Every time you smile, it lights up a room.
You’re such a caring person, I love how you care for people.
You are a great cleaner.
You are always so organized.
You’re a great decorator.
You’re always thinking of others, you are so thoughtful.
You can speak life of future into their lives by saying these statements to them:
You are going to make a great parent someday.
You’re going to become a great inventor.
You inspire others to be a good person.
You are great at figuring things out.
You are going to do such great things for God, when you get older.
Affirming words also can encourage your child to try new things. As Amy Baker & Paul Fine state parents who engage in mindful and positive parenting believe in their children and convey to them an attitude of encouragement and faith in their ability to solve their own problems, identify good solutions, and achieve their goals. When you see the best in a child it helps to encourage them to try new things. Trying new things helps them grow up to be independent adults. When you encourage your child, you show them that they are valued, respected, loved and trusted. All children need to feel that way from their parents. When your child shares their hopes and dreams with you, show enthusiasm towards it.
Affirmations for Yourself
Using affirmations for yourself can help release negative energy and turn it into positive energy. When dealing with something negative say to yourself “I will release these negative feelings and not let them have any more control and focus my attention only on the positive energy today. I chose to live today at the fullest.”
It’s also helpful to make a list of positive attributes.
I am a caring person.
I am a loving person.
I am a good person.
I am a generous person.
I am a creative person.
I am a smart person.
I am a positive person.
Rachelle Katz states that affirmations can also bolster your belief in your ability to grow, change, and improve your life.
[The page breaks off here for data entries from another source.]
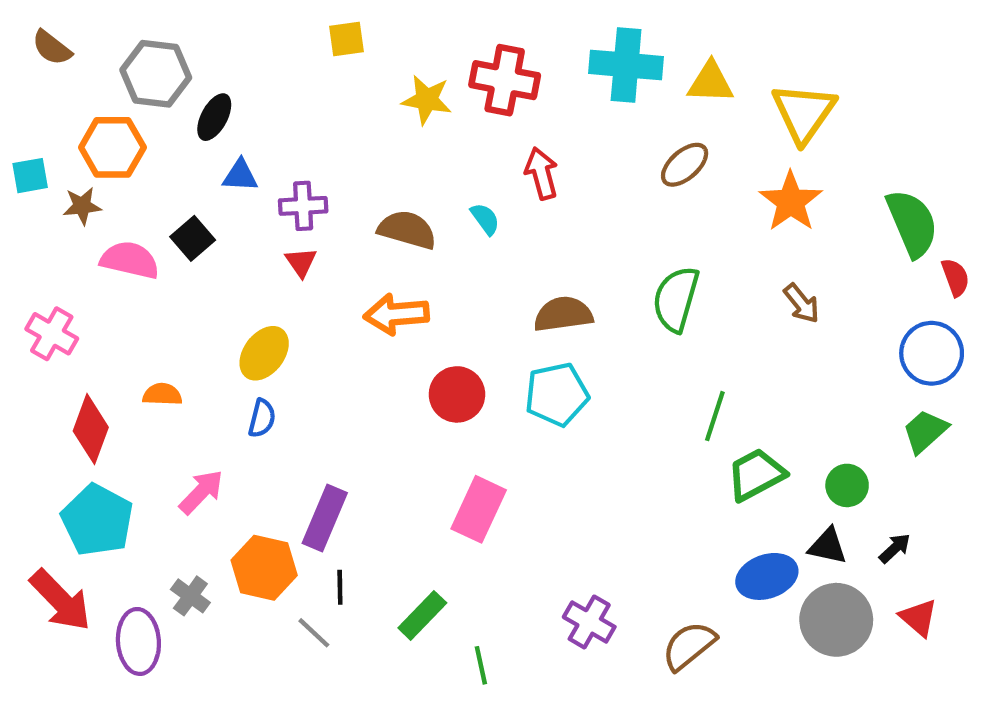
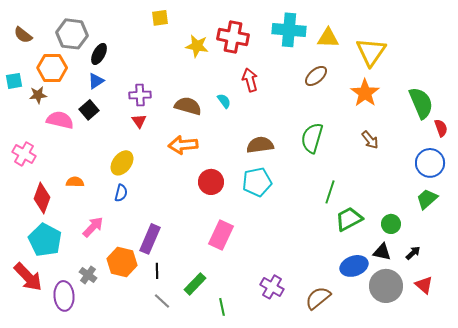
brown semicircle: (52, 48) -> (23, 35), moved
blue triangle: (240, 176) -> (96, 81), moved, turned -36
gray line: (314, 633) -> (162, 301), moved

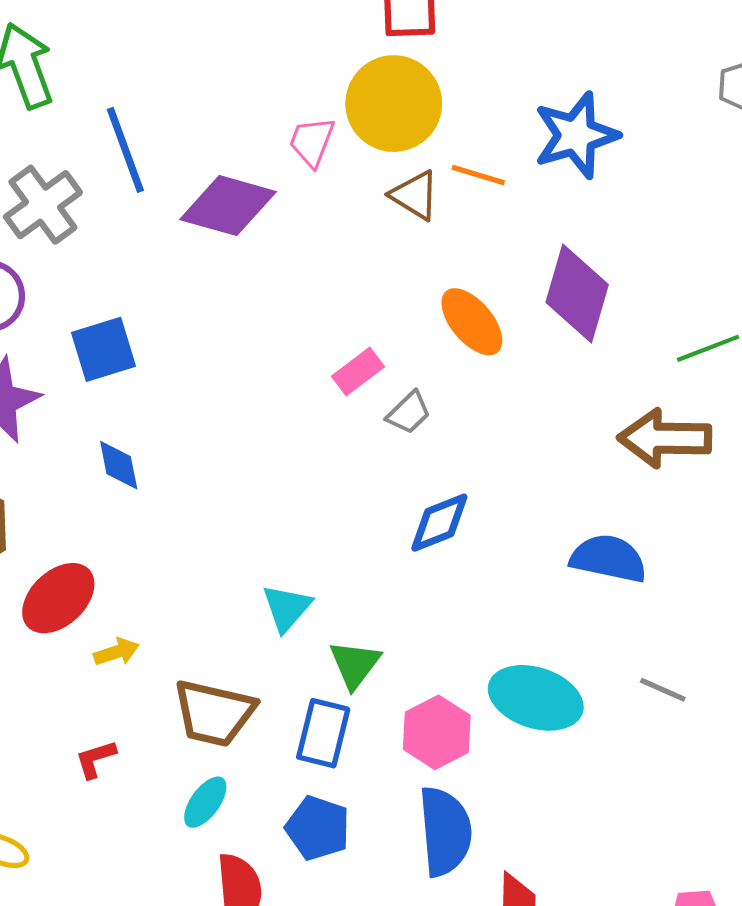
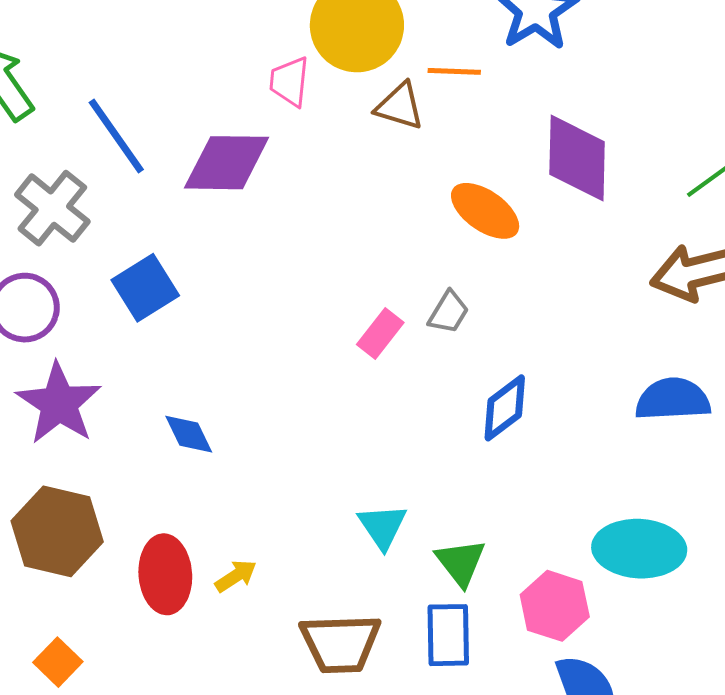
blue square: (104, 349) -> (145, 288), moved
pink rectangle: (358, 372) -> (380, 334), moved
red ellipse: (58, 598) -> (165, 574), turned -36
yellow arrow: (116, 652) -> (236, 576), moved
You can do this by writing a list of “I can” statements such as:
I can succeed
I can achieve
I can overcome anything
And try to use “I will” statements that will help you move to achieving any success in anything you want to accomplish.
Examples of “I will” statements are:
I will take on only what I can handle today.
I will control my emotions & feelings today.
I will control my temper & attitude today.
I will feel less guilt today.
I will be the best stepmom I can be today.
All of these will help you turn your negative affirmations about yourself over to positive affirmations. In order to give affirming words to our children, we also have to have our own positive affirmation about ourselves. Whatever we speak out of our mouths will come to pass, so speak positive affirming words not just to our children but to ourselves and our circumstances. We give life to whatever we speak. As Proverbs 18:21 says “Life and death are in the power of our tongue”. If we speak negative thoughts or words about ourselves or our children they will come to pass. Proverbs 6:2 says “We are snared by the words of our mouth”. Choose today to start speaking positively to our children and to ourselves. Try saying positive affirmations every day like: “I’m excited about today and about my future. Something good is about to happen to me today.” Or say this “I’m blessed. I’m healthy, I’m strong, I’m valuable, I’m talented, I have a bright future.” Try this and see if your days are better than before. See if your children’s attitude and behavior changes when you use affirming words on their lives. Remember that whatever you speak out loud, you give life too.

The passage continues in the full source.